> **EXTRACTED MATERIAL**:
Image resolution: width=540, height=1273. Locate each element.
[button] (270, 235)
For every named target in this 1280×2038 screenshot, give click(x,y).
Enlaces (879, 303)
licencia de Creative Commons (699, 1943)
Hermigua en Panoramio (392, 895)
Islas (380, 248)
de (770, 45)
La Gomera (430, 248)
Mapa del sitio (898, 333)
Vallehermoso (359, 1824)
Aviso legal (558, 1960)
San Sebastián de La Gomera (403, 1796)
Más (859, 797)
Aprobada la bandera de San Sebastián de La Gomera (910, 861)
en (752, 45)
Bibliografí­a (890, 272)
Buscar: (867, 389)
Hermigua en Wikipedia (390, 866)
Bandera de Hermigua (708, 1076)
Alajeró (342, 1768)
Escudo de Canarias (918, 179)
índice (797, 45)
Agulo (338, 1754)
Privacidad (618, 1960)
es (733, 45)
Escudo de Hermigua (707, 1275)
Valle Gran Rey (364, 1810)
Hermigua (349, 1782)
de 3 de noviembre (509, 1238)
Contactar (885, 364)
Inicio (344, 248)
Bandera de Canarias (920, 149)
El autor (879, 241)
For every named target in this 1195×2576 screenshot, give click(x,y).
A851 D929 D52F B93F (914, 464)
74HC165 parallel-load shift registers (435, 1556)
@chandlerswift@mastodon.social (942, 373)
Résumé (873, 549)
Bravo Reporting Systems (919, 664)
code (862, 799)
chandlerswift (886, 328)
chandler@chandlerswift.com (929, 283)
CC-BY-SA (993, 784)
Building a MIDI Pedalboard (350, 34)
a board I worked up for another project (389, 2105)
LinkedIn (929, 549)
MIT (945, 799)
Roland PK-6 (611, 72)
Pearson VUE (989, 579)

> **YOUR INSTRUCTIONS**: Give the listing again in full, with every line intact.

> **SOLUTION FOR THIS PROBLEM**:
Image resolution: width=540, height=1273. Locate each element.
[button] (270, 235)
For every named target in this 1280×2038 screenshot, give click(x,y).
Enlaces (879, 303)
licencia de Creative Commons (699, 1943)
Hermigua en Panoramio (392, 895)
Islas (380, 248)
de (770, 45)
La Gomera (430, 248)
Mapa del sitio (898, 333)
Vallehermoso (359, 1824)
Aviso legal (558, 1960)
San Sebastián de La Gomera (403, 1796)
Más (859, 797)
Aprobada la bandera de San Sebastián de La Gomera (910, 861)
en (752, 45)
Bibliografí­a (890, 272)
Buscar: (867, 389)
Hermigua en Wikipedia (390, 866)
Bandera de Hermigua (708, 1076)
Alajeró (342, 1768)
Escudo de Canarias (918, 179)
índice (797, 45)
Agulo (338, 1754)
Privacidad (618, 1960)
es (733, 45)
Escudo de Hermigua (707, 1275)
Valle Gran Rey (364, 1810)
Hermigua (349, 1782)
de 3 de noviembre (509, 1238)
Contactar (885, 364)
Inicio (344, 248)
Bandera de Canarias (920, 149)
El autor (879, 241)
For every named target in this 1195×2576 screenshot, give click(x,y).
A851 D929 D52F B93F (914, 464)
74HC165 parallel-load shift registers (435, 1556)
@chandlerswift@mastodon.social (942, 373)
Résumé (873, 549)
Bravo Reporting Systems (919, 664)
code (862, 799)
chandlerswift (886, 328)
chandler@chandlerswift.com (929, 283)
CC-BY-SA (993, 784)
Building a MIDI Pedalboard (350, 34)
a board I worked up for another project (389, 2105)
LinkedIn (929, 549)
MIT (945, 799)
Roland PK-6 (611, 72)
Pearson VUE (989, 579)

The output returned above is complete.